Welcome

While I write this blog for me, I welcome readers and positive comments. I know that in the "bonus" "step" "blended" or what ever you want to call my family world there is a lot of negativity and depression. I'm just trying to find my way through this with some sanity and to help my fellow travelers who are are the same type of path. Life is not easy but then when things are easy they just don't feel right, I find you appreciate things more when you earn them (and food wise, the easy meal doesn't taste as good as the homecooked meal). So sit back and relax and join me in a glass of wine and share in what I am learning.

Monday, February 28, 2011

Power Struggles Part II

Anyone who has raised a teen or have been around teenagers knows that teenagers are a rare breed. They are at the age where they think they know everything and lash out at their parents, their teachers, and anyone else they think needs to back the hell off and let them live their life. Unless you are their best friend as a parent you are usually told things that make you feel like crap.

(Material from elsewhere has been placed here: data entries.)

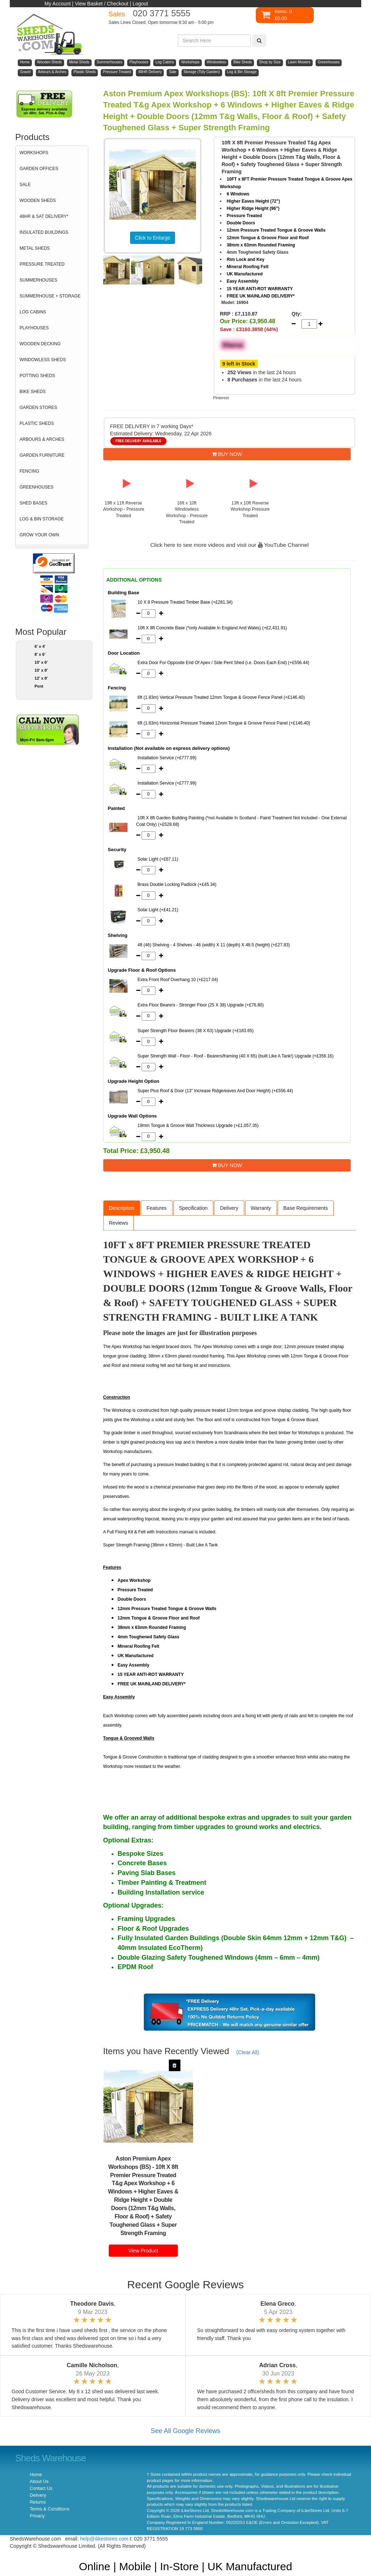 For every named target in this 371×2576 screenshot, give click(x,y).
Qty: (295, 314)
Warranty (261, 1208)
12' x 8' (41, 678)
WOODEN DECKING (40, 343)
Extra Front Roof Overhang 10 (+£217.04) (178, 979)
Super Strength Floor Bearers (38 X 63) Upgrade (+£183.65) (196, 1030)
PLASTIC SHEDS (37, 423)
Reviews (118, 1223)
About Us (39, 2481)
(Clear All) (247, 2052)
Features (157, 1208)
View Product (143, 2251)
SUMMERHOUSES (38, 280)
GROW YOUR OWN (39, 534)
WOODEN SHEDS (38, 200)
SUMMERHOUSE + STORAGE (50, 296)
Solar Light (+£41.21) (158, 909)
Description (121, 1208)
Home (36, 2474)
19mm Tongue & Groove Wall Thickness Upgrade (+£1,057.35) (198, 1125)
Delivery (229, 1208)
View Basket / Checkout (102, 4)
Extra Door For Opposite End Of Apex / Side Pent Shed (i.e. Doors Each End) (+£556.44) (223, 662)
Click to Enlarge (152, 238)
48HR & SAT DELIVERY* (44, 216)
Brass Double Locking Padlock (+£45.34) (177, 884)
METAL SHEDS (35, 248)
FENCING (29, 471)
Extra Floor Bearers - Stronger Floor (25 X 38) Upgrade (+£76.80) (201, 1005)
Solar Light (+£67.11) (158, 859)
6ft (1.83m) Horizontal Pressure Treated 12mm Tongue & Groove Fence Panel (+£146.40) (224, 723)
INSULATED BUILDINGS (44, 232)
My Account (58, 4)
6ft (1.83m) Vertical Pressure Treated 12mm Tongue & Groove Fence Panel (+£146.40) (221, 697)
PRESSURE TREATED (42, 264)
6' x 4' (39, 646)
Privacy (37, 2515)
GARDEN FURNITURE (42, 455)
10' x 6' (41, 662)
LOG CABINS (33, 311)
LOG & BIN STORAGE (42, 518)
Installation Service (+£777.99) (167, 757)
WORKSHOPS (34, 152)
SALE (25, 184)
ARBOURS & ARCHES (42, 439)
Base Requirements (305, 1208)
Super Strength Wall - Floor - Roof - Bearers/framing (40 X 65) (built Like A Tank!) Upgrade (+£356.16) (236, 1056)
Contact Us (41, 2488)
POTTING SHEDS (37, 375)
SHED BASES (33, 503)
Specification (193, 1208)
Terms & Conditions (49, 2509)
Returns (38, 2502)
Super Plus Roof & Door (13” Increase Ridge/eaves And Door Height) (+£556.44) (215, 1090)
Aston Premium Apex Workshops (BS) (139, 2162)
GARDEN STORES (38, 407)
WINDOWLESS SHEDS (43, 359)
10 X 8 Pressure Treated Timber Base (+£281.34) (185, 602)
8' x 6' (39, 654)
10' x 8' (41, 670)
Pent (38, 686)
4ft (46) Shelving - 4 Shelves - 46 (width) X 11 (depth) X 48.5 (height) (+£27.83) (214, 944)
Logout (140, 4)
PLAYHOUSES (34, 327)
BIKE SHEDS (33, 391)
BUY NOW (227, 454)
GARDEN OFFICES (39, 168)
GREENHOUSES (36, 487)
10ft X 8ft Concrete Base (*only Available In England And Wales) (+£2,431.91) (212, 627)
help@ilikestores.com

Now, being a stepmom in this situation means you need to get everything that makes you happy and bunker down, you are in for a long hard road (in most cases).
Power struggles I have been faced with are the ones I will be talking about. "You can't make me, I make my own decisions." I love this little power struggle. We, as parents, cannot make a child do anything, not really. We can have consequences to actions but we cannot physically make a child do chores or homework or participate in counseling. One situation was the fact that we knew that SD needed (and still does need) counseling. We picked a counselor, met with her, brought SD to meet with her. SD was in counseling for a few weeks and we met with the counselor again. Guess what, the counselor said it was a waste of time and money. SD was telling her what she wanted to hear but wasn't being honest with her or herself. So SD proved us wrong, we could not make her get better. All we could do was force her to go, not participate.
"If you love me you will do this." I love that line. If you love me you will buy me these jeans that cost $300. If you love me this and that. When did love become conditional with parents and children? Teenagers from this generation seem to have this idea that parents have to prove their love to them. I really believe that it is due to how these children are parented and the parents that fall into that trap. I have one stepmom that's in a sitation that SD wants dad to move across the country to be by her and leave stepmom behind. Really!!! If dad loves the child he will leave his wife. When did that become okay? I understand that some power strugges are normal in teenagers, but really, who the hell would think things like this would happen? Things that I have heard from other stepmom's, I want to see you but I don't want stepmom there, in her own freaking house!!
One thing that we did was the child had a master suite room in our house. Hubby gave her this room when his brother was still living in the house so she didn't have to share a bathroom with a grown man. That was okay. He then spent about $3000 buying things that she wanted in the bathroom, a nice sink and a faucet that he didn't even want. A light for her room and curtains that she wanted (that I sewed to make work) and various other crap and that does not include the cost of things we needed to buy for the room, like the flooring and new toilet and such. So when hubby finally reached his limit with the lying and crap he said fine, you have just lost your room. And guess what, then the child didn't want to come over ever again. Because she had consequences she didn't want to face. So fine, hubby is done with the crap and he agreed. No more power stuggles with a child that won't tell her dad that she loves him back and won't call or text him anymore. He is not her father according to her. I just wish we didn't have to pay child support anymore.